Thursday, 29 July 2010

A word to the Mooses out there (Miice?)

Just found today with upgrade to latest Perl::Critic

Subroutines::ProhibitUnusedPrivateSubroutines

this throws a problem with all the many

_build_

as it thinks they are unused private subroutines, not seeing them elsewhere in the code

To fix (thanks to the CPAN documentation for helping me get to this) add the following in your (.)perlcriticrc

[Subroutines::ProhibitUnusedPrivateSubroutines]
private_name_regex = _(?!build_)\w+

This will pattern match and allow anything beginning _build_

Cheers

Thursday, 22 July 2010

Difficult to track bug

Here was a difficult bug to spot (using 5.8.8 and 5.10.1, not tried on 5.12):



my $output_path = $self->output_path();
my $bam_filename = $self->bam_filename_root();

if ( some condition ) {

$output_path .= q{lane} . $self->position_decode_string() . q{/}.
$bam_filename .= $self->position_decode_string();

}


This was caused by a bit of lack of due care and attention after a bit of copy and paste refactoring.

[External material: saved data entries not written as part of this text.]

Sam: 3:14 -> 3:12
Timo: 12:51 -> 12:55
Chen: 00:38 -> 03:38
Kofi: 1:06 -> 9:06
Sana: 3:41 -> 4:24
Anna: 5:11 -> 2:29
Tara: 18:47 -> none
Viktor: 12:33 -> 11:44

Unfortunately, the code is perfectly legit, and parses as though the .= after $bam_filename is just a ., without also doing the concat to $bam_filename.

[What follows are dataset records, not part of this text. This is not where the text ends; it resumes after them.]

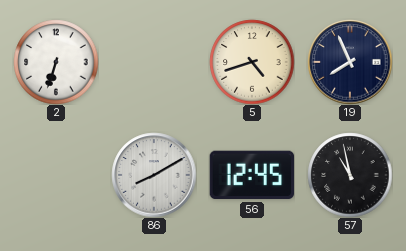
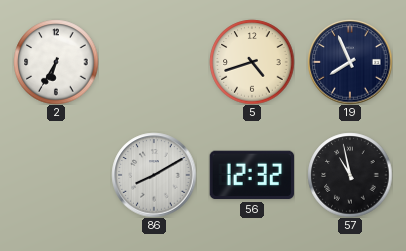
2: 6:33 -> 6:35
56: 12:45 -> 12:32
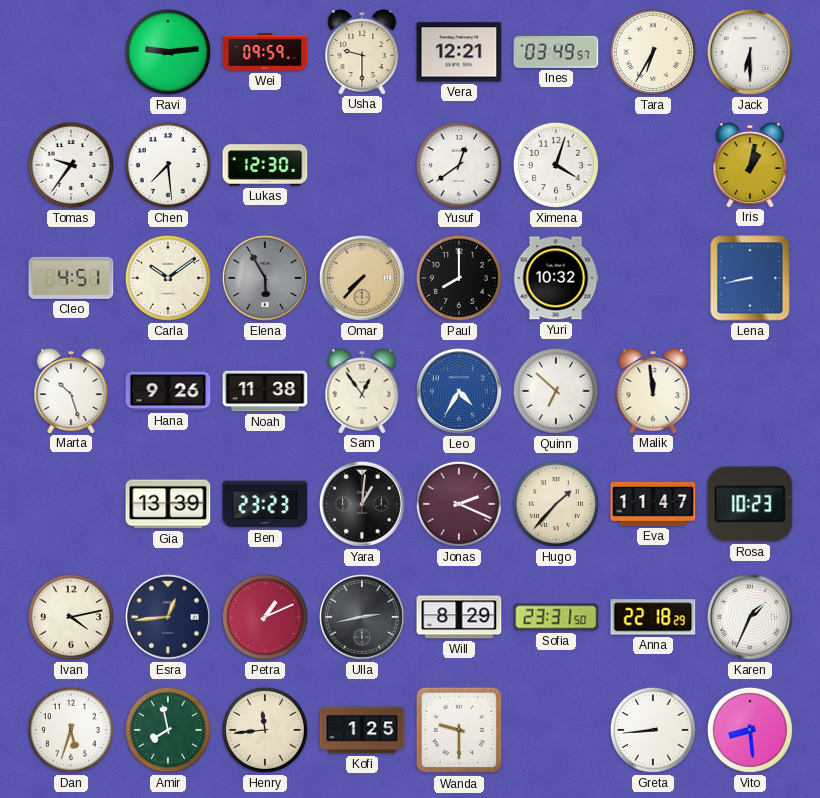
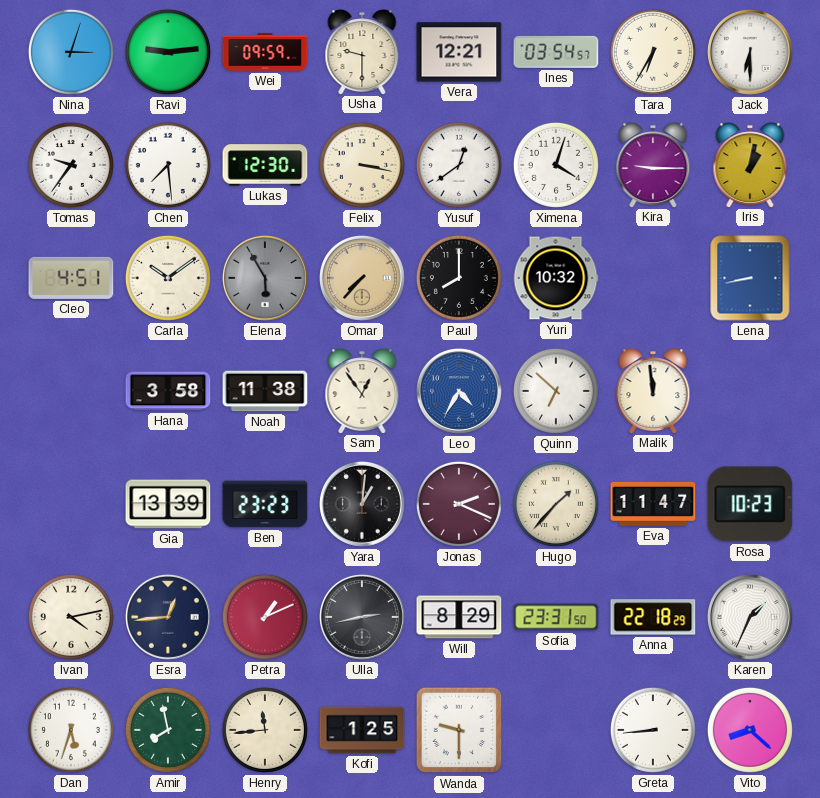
Nina: none -> 3:03
Ines: 03:49 -> 03:54
Felix: none -> 3:17
Kira: none -> 9:15
Marta: 10:27 -> none
Hana: 9:26 -> 3:58
Vito: 8:29 -> 8:22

Bit of a pain in the backside to find this one.

Monday, 12 July 2010

A small journey in Benchmarking

20ish lines of verbose code involving hashes, arrays and grouping, in comparison to a magic piece of regex which does in 3 lines the same thing.


use Benchmark q{:all};

my @lsf_indices = ( 1000,1001,1002,1003,1006,3000,3300,3301,3302,3303,3304,3305,3306,3998,3999,4000,4001,4002);

my %methods = (

regex => sub {
my $array_string = join q{,}, @lsf_indices;
$array_string =~ s/\b(\d+)(,((??{$+ + 1}))\b)+/$1-$+/g;
$array_string = q{[} . $array_string . q{]};
},
verbose => sub {
my ( $previous, $current_working_index );
my %consecutive;

foreach my $index ( @lsf_indices ) {

if ( $previous && ( $index == $previous + 1 ) ) {
push @{ $consecutive{ $current_working_index } }, $index;
$previous = $index;
} else {
$previous = $index;
$current_working_index = $index;
push @{ $consecutive{ $current_working_index } }, $index;
}

}

my @array;
foreach my $index ( sort { $a <=> $b } keys %consecutive ) {

if ( scalar @{ $consecutive{$index} } == 1 ) {

push @array, qq{$consecutive{$index}->[0]};

} else {

my $last = pop @{ $consecutive{$index} };
my $first = shift @{ $consecutive{$index} };
push @array, $first . q{-} . $last;

}

}

my $array_string = q{[} . ( join q{,}, @array ) . q{]};
},

);

cmpthese( 30_000, \%methods);
timethese( 30_000, \%methods);


Result


home$ ./benchmark.pl
Rate regex verbose
regex 6048/s -- -72%
verbose 21898/s 262% --
Benchmark: timing 30000 iterations of regex, verbose...
regex: 5 wallclock secs ( 4.96 usr + 0.01 sys = 4.97 CPU) @ 6036.22/s (n=30000)
verbose: 1 wallclock secs ( 1.37 usr + 0.00 sys = 1.37 CPU) @ 21897.81/s (n=30000)


Verbose lines of code is around 5 times faster. Happy :) Code I can read, and speed benefits as well.

Admittedly, a bit of an exercise, since this isn't really a bottleneck. ;)